[Document structure recognition data]
+--
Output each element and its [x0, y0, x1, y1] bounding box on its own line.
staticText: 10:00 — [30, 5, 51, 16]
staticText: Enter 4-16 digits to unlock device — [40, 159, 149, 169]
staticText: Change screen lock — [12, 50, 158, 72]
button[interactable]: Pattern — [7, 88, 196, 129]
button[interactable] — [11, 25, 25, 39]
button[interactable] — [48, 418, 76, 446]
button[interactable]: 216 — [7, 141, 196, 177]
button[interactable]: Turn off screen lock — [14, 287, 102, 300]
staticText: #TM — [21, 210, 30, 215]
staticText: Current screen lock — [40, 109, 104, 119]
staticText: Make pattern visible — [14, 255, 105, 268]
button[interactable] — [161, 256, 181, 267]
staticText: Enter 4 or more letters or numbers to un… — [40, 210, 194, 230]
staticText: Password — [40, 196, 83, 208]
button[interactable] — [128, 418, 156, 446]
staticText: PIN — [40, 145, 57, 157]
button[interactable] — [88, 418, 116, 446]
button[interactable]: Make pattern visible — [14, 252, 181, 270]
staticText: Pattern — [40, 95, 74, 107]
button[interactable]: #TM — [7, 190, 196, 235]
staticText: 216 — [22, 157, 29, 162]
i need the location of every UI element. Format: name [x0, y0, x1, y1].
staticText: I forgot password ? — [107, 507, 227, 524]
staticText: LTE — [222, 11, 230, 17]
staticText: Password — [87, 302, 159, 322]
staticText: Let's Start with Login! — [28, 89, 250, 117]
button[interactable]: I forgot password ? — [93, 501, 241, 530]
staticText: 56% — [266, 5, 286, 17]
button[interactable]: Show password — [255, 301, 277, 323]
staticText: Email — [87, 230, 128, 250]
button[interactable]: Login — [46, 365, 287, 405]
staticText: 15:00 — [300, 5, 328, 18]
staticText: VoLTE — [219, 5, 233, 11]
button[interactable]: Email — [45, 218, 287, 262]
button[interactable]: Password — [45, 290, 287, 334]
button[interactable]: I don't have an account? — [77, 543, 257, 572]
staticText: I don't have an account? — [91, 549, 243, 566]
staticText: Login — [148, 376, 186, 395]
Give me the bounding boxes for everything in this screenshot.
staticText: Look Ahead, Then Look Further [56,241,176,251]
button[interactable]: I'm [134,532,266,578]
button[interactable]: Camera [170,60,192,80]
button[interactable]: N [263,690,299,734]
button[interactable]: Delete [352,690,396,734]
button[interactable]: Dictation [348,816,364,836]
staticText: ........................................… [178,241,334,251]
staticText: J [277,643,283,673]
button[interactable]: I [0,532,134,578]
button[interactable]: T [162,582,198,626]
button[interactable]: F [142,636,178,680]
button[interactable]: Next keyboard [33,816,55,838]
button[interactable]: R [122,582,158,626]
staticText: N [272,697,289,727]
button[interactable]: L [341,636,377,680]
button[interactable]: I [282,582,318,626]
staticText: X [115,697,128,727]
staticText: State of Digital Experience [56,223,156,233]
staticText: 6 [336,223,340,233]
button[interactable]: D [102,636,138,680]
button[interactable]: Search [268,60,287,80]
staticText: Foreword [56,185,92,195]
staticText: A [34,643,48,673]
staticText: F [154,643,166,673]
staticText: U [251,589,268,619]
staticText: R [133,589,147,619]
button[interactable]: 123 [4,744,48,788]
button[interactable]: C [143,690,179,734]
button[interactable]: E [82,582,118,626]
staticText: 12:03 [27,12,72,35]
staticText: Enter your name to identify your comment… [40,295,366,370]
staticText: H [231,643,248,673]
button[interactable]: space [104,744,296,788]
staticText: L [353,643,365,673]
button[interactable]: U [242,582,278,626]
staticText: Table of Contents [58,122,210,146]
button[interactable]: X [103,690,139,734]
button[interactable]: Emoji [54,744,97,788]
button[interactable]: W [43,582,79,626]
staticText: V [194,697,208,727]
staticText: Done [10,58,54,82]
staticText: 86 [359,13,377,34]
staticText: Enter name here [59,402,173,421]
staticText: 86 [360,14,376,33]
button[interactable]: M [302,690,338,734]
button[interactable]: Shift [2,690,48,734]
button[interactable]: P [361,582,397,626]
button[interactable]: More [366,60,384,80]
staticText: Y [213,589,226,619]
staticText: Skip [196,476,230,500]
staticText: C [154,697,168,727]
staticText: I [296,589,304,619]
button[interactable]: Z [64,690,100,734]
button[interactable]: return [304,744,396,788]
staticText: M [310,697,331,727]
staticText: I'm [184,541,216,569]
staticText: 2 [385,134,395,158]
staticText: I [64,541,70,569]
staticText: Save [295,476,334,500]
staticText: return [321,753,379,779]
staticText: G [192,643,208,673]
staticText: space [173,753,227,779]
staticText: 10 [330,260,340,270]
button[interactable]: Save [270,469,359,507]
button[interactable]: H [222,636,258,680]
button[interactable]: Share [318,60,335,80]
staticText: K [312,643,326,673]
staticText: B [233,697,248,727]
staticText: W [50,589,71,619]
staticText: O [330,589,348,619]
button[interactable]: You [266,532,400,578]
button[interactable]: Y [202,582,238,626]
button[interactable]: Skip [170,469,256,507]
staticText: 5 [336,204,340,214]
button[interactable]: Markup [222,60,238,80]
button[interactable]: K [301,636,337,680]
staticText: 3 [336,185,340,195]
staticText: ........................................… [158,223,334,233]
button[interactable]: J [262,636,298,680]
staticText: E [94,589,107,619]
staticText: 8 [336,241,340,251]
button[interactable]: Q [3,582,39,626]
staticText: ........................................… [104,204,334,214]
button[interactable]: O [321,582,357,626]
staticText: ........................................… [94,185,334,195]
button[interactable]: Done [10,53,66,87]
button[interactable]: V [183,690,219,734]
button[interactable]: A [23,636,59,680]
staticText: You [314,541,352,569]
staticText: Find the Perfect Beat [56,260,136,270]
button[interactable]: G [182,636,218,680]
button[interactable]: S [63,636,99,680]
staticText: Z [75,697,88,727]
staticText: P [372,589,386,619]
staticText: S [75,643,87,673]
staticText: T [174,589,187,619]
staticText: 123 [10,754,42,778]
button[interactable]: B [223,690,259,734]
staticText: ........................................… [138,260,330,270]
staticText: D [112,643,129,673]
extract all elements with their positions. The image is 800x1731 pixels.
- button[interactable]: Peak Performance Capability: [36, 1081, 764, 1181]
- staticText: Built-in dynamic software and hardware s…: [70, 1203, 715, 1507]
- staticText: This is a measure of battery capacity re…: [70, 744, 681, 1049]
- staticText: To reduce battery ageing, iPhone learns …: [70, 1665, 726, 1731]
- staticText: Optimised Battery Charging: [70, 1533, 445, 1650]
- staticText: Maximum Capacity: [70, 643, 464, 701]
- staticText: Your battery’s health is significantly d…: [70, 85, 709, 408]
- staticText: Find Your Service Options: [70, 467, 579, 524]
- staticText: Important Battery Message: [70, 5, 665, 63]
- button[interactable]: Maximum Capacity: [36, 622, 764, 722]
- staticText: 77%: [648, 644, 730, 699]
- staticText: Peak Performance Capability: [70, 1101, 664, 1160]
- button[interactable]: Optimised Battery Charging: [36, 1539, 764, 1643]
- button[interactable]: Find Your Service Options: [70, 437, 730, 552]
+--
Transcribe the records in full, so that each line reads exactly as before.

**Your response**
Output each element and its [x0, y0, x1, y1] bounding box on its own line.
staticText: 10:00 — [30, 5, 51, 16]
staticText: Enter 4-16 digits to unlock device — [40, 159, 149, 169]
staticText: Change screen lock — [12, 50, 158, 72]
button[interactable]: Pattern — [7, 88, 196, 129]
button[interactable] — [11, 25, 25, 39]
button[interactable] — [48, 418, 76, 446]
button[interactable]: 216 — [7, 141, 196, 177]
button[interactable]: Turn off screen lock — [14, 287, 102, 300]
staticText: #TM — [21, 210, 30, 215]
staticText: Current screen lock — [40, 109, 104, 119]
staticText: Make pattern visible — [14, 255, 105, 268]
button[interactable] — [161, 256, 181, 267]
staticText: Enter 4 or more letters or numbers to un… — [40, 210, 194, 230]
staticText: Password — [40, 196, 83, 208]
button[interactable] — [128, 418, 156, 446]
staticText: PIN — [40, 145, 57, 157]
button[interactable] — [88, 418, 116, 446]
button[interactable]: Make pattern visible — [14, 252, 181, 270]
staticText: Pattern — [40, 95, 74, 107]
button[interactable]: #TM — [7, 190, 196, 235]
staticText: 216 — [22, 157, 29, 162]
i need the location of every UI element. Format: name [x0, y0, x1, y1].
staticText: I forgot password ? — [107, 507, 227, 524]
staticText: LTE — [222, 11, 230, 17]
staticText: Password — [87, 302, 159, 322]
staticText: Let's Start with Login! — [28, 89, 250, 117]
button[interactable]: I forgot password ? — [93, 501, 241, 530]
staticText: 56% — [266, 5, 286, 17]
button[interactable]: Show password — [255, 301, 277, 323]
staticText: Email — [87, 230, 128, 250]
button[interactable]: Login — [46, 365, 287, 405]
staticText: 15:00 — [300, 5, 328, 18]
staticText: VoLTE — [219, 5, 233, 11]
button[interactable]: Email — [45, 218, 287, 262]
button[interactable]: Password — [45, 290, 287, 334]
button[interactable]: I don't have an account? — [77, 543, 257, 572]
staticText: I don't have an account? — [91, 549, 243, 566]
staticText: Login — [148, 376, 186, 395]
Give me the bounding boxes for everything in this screenshot.
staticText: Look Ahead, Then Look Further [56,241,176,251]
button[interactable]: I'm [134,532,266,578]
button[interactable]: Camera [170,60,192,80]
button[interactable]: N [263,690,299,734]
button[interactable]: Delete [352,690,396,734]
button[interactable]: Dictation [348,816,364,836]
staticText: ........................................… [178,241,334,251]
staticText: J [277,643,283,673]
button[interactable]: I [0,532,134,578]
button[interactable]: T [162,582,198,626]
button[interactable]: F [142,636,178,680]
button[interactable]: Next keyboard [33,816,55,838]
button[interactable]: R [122,582,158,626]
staticText: N [272,697,289,727]
button[interactable]: L [341,636,377,680]
button[interactable]: I [282,582,318,626]
staticText: X [115,697,128,727]
staticText: State of Digital Experience [56,223,156,233]
staticText: 6 [336,223,340,233]
button[interactable]: D [102,636,138,680]
button[interactable]: Search [268,60,287,80]
staticText: Foreword [56,185,92,195]
staticText: A [34,643,48,673]
staticText: F [154,643,166,673]
staticText: U [251,589,268,619]
staticText: R [133,589,147,619]
button[interactable]: 123 [4,744,48,788]
button[interactable]: C [143,690,179,734]
button[interactable]: E [82,582,118,626]
staticText: 12:03 [27,12,72,35]
staticText: Enter your name to identify your comment… [40,295,366,370]
staticText: H [231,643,248,673]
button[interactable]: space [104,744,296,788]
staticText: L [353,643,365,673]
button[interactable]: U [242,582,278,626]
staticText: Table of Contents [58,122,210,146]
button[interactable]: X [103,690,139,734]
button[interactable]: Emoji [54,744,97,788]
button[interactable]: W [43,582,79,626]
staticText: V [194,697,208,727]
staticText: Done [10,58,54,82]
staticText: 86 [359,13,377,34]
staticText: Enter name here [59,402,173,421]
staticText: 86 [360,14,376,33]
button[interactable]: M [302,690,338,734]
button[interactable]: Shift [2,690,48,734]
button[interactable]: P [361,582,397,626]
button[interactable]: More [366,60,384,80]
staticText: Y [213,589,226,619]
staticText: Skip [196,476,230,500]
staticText: C [154,697,168,727]
staticText: I [296,589,304,619]
button[interactable]: Z [64,690,100,734]
button[interactable]: return [304,744,396,788]
staticText: M [310,697,331,727]
staticText: I'm [184,541,216,569]
staticText: 2 [385,134,395,158]
staticText: I [64,541,70,569]
staticText: Save [295,476,334,500]
staticText: return [321,753,379,779]
staticText: G [192,643,208,673]
staticText: space [173,753,227,779]
staticText: 10 [330,260,340,270]
button[interactable]: Save [270,469,359,507]
button[interactable]: H [222,636,258,680]
button[interactable]: Share [318,60,335,80]
staticText: K [312,643,326,673]
staticText: B [233,697,248,727]
staticText: W [50,589,71,619]
staticText: O [330,589,348,619]
button[interactable]: You [266,532,400,578]
button[interactable]: Y [202,582,238,626]
button[interactable]: Skip [170,469,256,507]
staticText: 5 [336,204,340,214]
button[interactable]: Markup [222,60,238,80]
button[interactable]: K [301,636,337,680]
staticText: 3 [336,185,340,195]
staticText: ........................................… [158,223,334,233]
button[interactable]: J [262,636,298,680]
staticText: E [94,589,107,619]
staticText: 8 [336,241,340,251]
button[interactable]: Q [3,582,39,626]
staticText: ........................................… [104,204,334,214]
button[interactable]: O [321,582,357,626]
staticText: ........................................… [94,185,334,195]
button[interactable]: Done [10,53,66,87]
button[interactable]: V [183,690,219,734]
button[interactable]: A [23,636,59,680]
staticText: You [314,541,352,569]
staticText: Find the Perfect Beat [56,260,136,270]
button[interactable]: G [182,636,218,680]
button[interactable]: S [63,636,99,680]
staticText: Z [75,697,88,727]
staticText: P [372,589,386,619]
staticText: S [75,643,87,673]
staticText: T [174,589,187,619]
staticText: 123 [10,754,42,778]
button[interactable]: B [223,690,259,734]
staticText: ........................................… [138,260,330,270]
staticText: D [112,643,129,673]
extract all elements with their positions. The image is 800x1731 pixels.
- button[interactable]: Peak Performance Capability: [36, 1081, 764, 1181]
- staticText: Built-in dynamic software and hardware s…: [70, 1203, 715, 1507]
- staticText: This is a measure of battery capacity re…: [70, 744, 681, 1049]
- staticText: To reduce battery ageing, iPhone learns …: [70, 1665, 726, 1731]
- staticText: Optimised Battery Charging: [70, 1533, 445, 1650]
- staticText: Maximum Capacity: [70, 643, 464, 701]
- staticText: Your battery’s health is significantly d…: [70, 85, 709, 408]
- staticText: Find Your Service Options: [70, 467, 579, 524]
- staticText: Important Battery Message: [70, 5, 665, 63]
- button[interactable]: Maximum Capacity: [36, 622, 764, 722]
- staticText: 77%: [648, 644, 730, 699]
- staticText: Peak Performance Capability: [70, 1101, 664, 1160]
- button[interactable]: Optimised Battery Charging: [36, 1539, 764, 1643]
- button[interactable]: Find Your Service Options: [70, 437, 730, 552]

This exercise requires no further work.